------ Information supplied

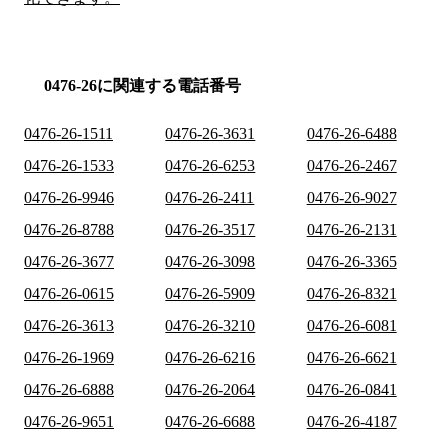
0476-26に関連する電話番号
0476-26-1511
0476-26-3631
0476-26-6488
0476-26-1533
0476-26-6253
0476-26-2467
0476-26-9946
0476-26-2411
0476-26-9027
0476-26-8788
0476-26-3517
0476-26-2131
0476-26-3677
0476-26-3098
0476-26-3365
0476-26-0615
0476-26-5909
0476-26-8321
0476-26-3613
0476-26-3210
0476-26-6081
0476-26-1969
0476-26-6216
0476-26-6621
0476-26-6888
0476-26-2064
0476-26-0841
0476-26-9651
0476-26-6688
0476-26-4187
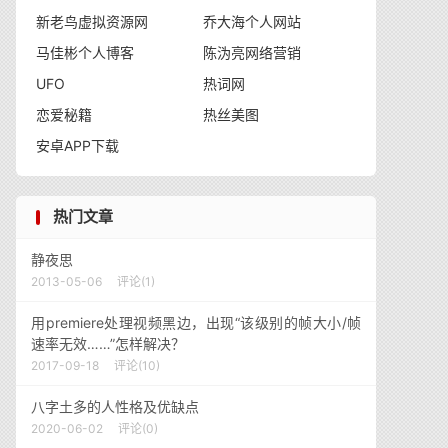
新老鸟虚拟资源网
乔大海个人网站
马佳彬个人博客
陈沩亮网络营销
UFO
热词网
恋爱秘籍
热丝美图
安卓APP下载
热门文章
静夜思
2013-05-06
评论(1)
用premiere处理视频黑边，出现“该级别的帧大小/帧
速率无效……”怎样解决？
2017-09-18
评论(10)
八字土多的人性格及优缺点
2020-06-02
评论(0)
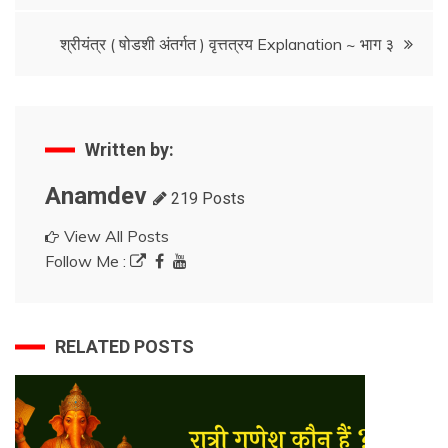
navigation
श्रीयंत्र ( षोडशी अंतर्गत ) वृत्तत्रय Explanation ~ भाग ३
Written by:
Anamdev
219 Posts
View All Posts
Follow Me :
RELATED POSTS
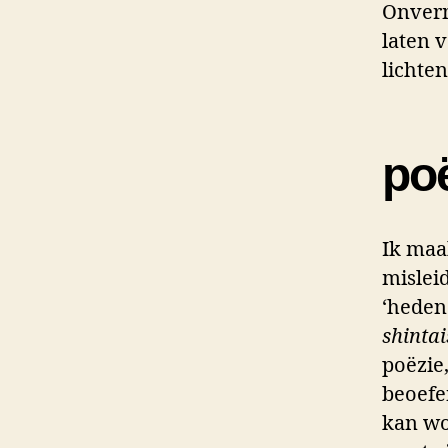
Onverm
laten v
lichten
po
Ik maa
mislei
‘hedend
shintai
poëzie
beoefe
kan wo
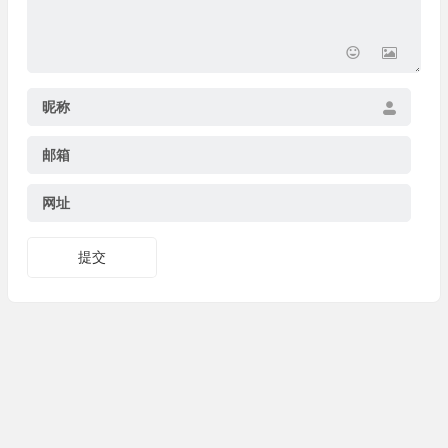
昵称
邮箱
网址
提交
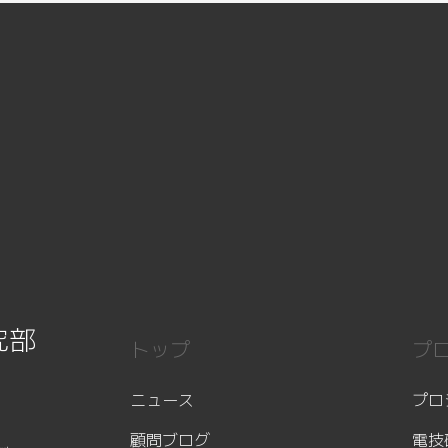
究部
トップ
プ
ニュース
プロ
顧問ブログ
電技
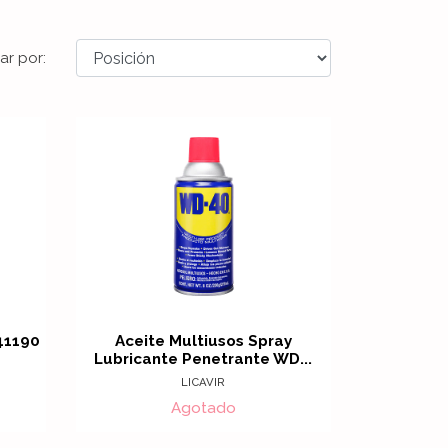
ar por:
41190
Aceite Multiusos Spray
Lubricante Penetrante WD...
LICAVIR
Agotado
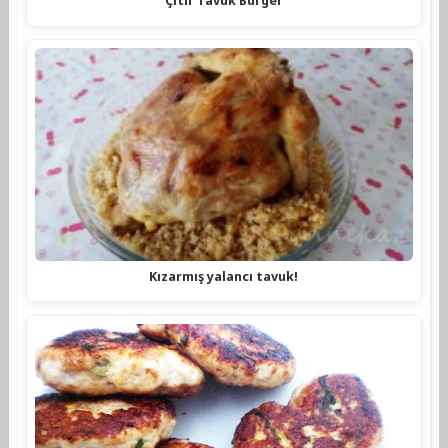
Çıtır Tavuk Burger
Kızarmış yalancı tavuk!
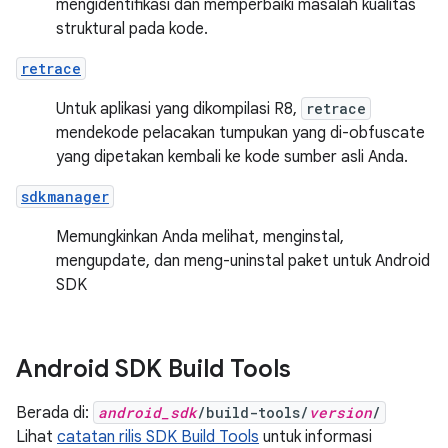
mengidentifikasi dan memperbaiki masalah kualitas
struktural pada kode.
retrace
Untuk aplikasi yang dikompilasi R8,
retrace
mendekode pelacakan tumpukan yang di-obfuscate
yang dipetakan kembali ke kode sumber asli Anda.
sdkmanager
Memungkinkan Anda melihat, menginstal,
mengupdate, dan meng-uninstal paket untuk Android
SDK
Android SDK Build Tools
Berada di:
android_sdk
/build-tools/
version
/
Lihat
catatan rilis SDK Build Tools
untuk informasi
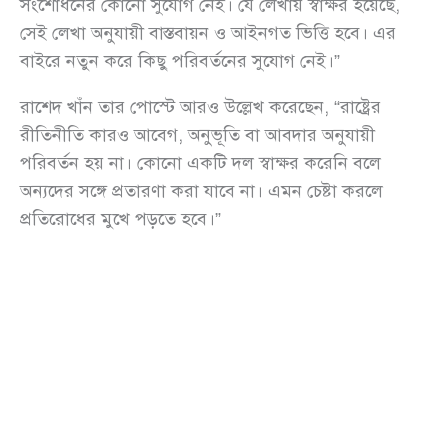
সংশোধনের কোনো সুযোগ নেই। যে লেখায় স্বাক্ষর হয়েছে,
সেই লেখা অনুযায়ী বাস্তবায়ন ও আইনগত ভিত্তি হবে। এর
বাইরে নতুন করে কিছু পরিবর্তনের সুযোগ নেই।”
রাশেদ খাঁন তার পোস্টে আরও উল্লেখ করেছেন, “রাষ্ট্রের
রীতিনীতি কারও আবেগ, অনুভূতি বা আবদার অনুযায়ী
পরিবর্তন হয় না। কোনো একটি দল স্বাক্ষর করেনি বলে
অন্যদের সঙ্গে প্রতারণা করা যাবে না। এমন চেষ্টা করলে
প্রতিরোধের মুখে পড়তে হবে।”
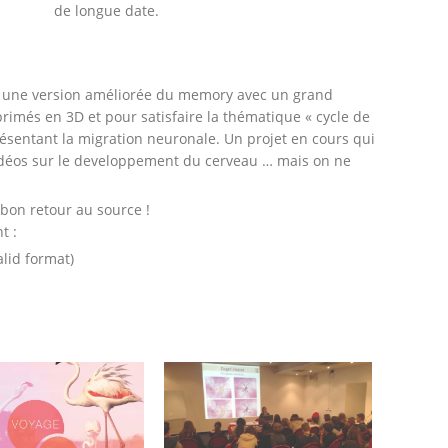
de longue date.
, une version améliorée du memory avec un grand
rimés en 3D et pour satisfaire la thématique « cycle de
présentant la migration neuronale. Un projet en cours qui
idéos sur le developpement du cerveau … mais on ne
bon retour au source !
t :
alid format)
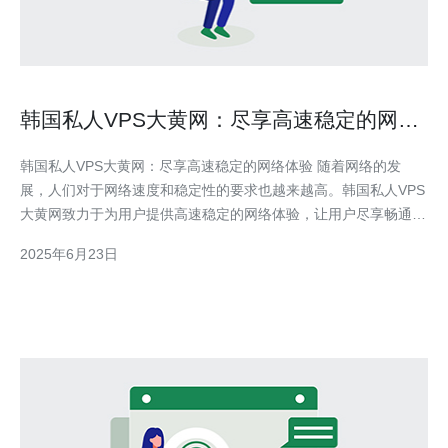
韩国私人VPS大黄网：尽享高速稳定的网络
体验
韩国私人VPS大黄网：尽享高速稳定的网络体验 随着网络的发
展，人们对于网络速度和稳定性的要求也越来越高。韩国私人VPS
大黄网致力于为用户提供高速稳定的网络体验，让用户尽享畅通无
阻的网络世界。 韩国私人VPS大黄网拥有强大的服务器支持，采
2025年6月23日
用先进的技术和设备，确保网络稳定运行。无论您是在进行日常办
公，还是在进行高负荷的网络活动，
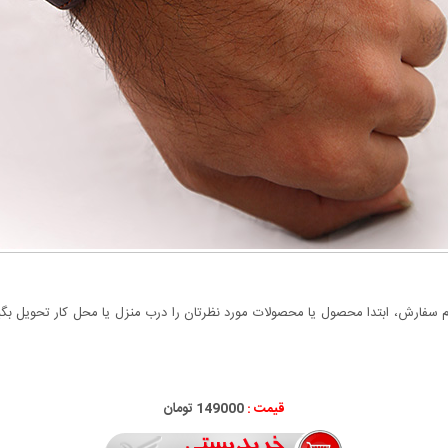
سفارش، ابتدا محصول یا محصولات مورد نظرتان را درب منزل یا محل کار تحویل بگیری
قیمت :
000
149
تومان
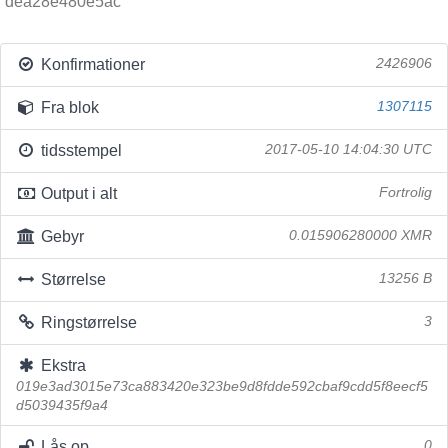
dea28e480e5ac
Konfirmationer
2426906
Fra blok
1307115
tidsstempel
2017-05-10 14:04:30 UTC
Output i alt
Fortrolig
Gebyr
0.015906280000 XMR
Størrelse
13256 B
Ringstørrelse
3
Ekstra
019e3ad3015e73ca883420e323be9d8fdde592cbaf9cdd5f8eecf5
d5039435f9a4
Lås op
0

------------

### Exercise:
Your copy must hold every record above in its exact wording and must hold no pictures.

### The completed task:
0476-26に関連する電話番号
0476-26-1511
0476-26-3631
0476-26-6488
0476-26-1533
0476-26-6253
0476-26-2467
0476-26-9946
0476-26-2411
0476-26-9027
0476-26-8788
0476-26-3517
0476-26-2131
0476-26-3677
0476-26-3098
0476-26-3365
0476-26-0615
0476-26-5909
0476-26-8321
0476-26-3613
0476-26-3210
0476-26-6081
0476-26-1969
0476-26-6216
0476-26-6621
0476-26-6888
0476-26-2064
0476-26-0841
0476-26-9651
0476-26-6688
0476-26-4187
新老鸟虚拟资源网
乔大海个人网站
马佳彬个人博客
陈沩亮网络营销
UFO
热词网
恋爱秘籍
热丝美图
安卓APP下载
热门文章
静夜思
2013-05-06
评论(1)
用premiere处理视频黑边，出现“该级别的帧大小/帧
速率无效……”怎样解决？
2017-09-18
评论(10)
八字土多的人性格及优缺点
2020-06-02
评论(0)
navigation
श्रीयंत्र ( षोडशी अंतर्गत ) वृत्तत्रय Explanation ~ भाग ३
Written by:
Anamdev
219 Posts
View All Posts
Follow Me :
RELATED POSTS
Onverm
laten v
lichten
po
Ik maa
mislei
‘hedend
shintai
poëzie
beoefe
kan wo
昵称
邮箱
网址
提交
究部
トップ
プ
ニュース
プロ
顧問ブログ
電技
ar por:
41190
Aceite Multiusos Spray
Lubricante Penetrante WD...
LICAVIR
Agotado
Çıtır Tavuk Burger
Kızarmış yalancı tavuk!
mengidentifikasi dan memperbaiki masalah kualitas
struktural pada kode.
retrace
Untuk aplikasi yang dikompilasi R8,
retrace
mendekode pelacakan tumpukan yang di-obfuscate
yang dipetakan kembali ke kode sumber asli Anda.
sdkmanager
Memungkinkan Anda melihat, menginstal,
mengupdate, dan meng-uninstal paket untuk Android
SDK
Android SDK Build Tools
Berada di:
android_sdk
/build-tools/
version
/
Lihat
catatan rilis SDK Build Tools
untuk informasi
সংশোধনের কোনো সুযোগ নেই। যে লেখায় স্বাক্ষর হয়েছে,
সেই লেখা অনুযায়ী বাস্তবায়ন ও আইনগত ভিত্তি হবে। এর
বাইরে নতুন করে কিছু পরিবর্তনের সুযোগ নেই।”
রাশেদ খাঁন তার পোস্টে আরও উল্লেখ করেছেন, “রাষ্ট্রের
রীতিনীতি কারও আবেগ, অনুভূতি বা আবদার অনুযায়ী
পরিবর্তন হয় না। কোনো একটি দল স্বাক্ষর করেনি বলে
অন্যদের সঙ্গে প্রতারণা করা যাবে না। এমন চেষ্টা করলে
প্রতিরোধের মুখে পড়তে হবে।”
de longue date.
, une version améliorée du memory avec un grand
rimés en 3D et pour satisfaire la thématique « cycle de
présentant la migration neuronale. Un projet en cours qui
idéos sur le developpement du cerveau … mais on ne
bon retour au source !
t :
alid format)
韩国私人VPS大黄网：尽享高速稳定的网络
体验
韩国私人VPS大黄网：尽享高速稳定的网络体验 随着网络的发
展，人们对于网络速度和稳定性的要求也越来越高。韩国私人VPS
大黄网致力于为用户提供高速稳定的网络体验，让用户尽享畅通无
阻的网络世界。 韩国私人VPS大黄网拥有强大的服务器支持，采
2025年6月23日
用先进的技术和设备，确保网络稳定运行。无论您是在进行日常办
公，还是在进行高负荷的网络活动，
سفارش، ابتدا محصول یا محصولات مورد نظرتان را درب منزل یا محل کار تحویل بگیری
قیمت :
000
149
تومان
dea28e480e5ac
Konfirmationer
2426906
Fra blok
1307115
tidsstempel
2017-05-10 14:04:30 UTC
Output i alt
Fortrolig
Gebyr
0.015906280000 XMR
Størrelse
13256 B
Ringstørrelse
3
Ekstra
019e3ad3015e73ca883420e323be9d8fdde592cbaf9cdd5f8eecf5
d5039435f9a4
Lås op
0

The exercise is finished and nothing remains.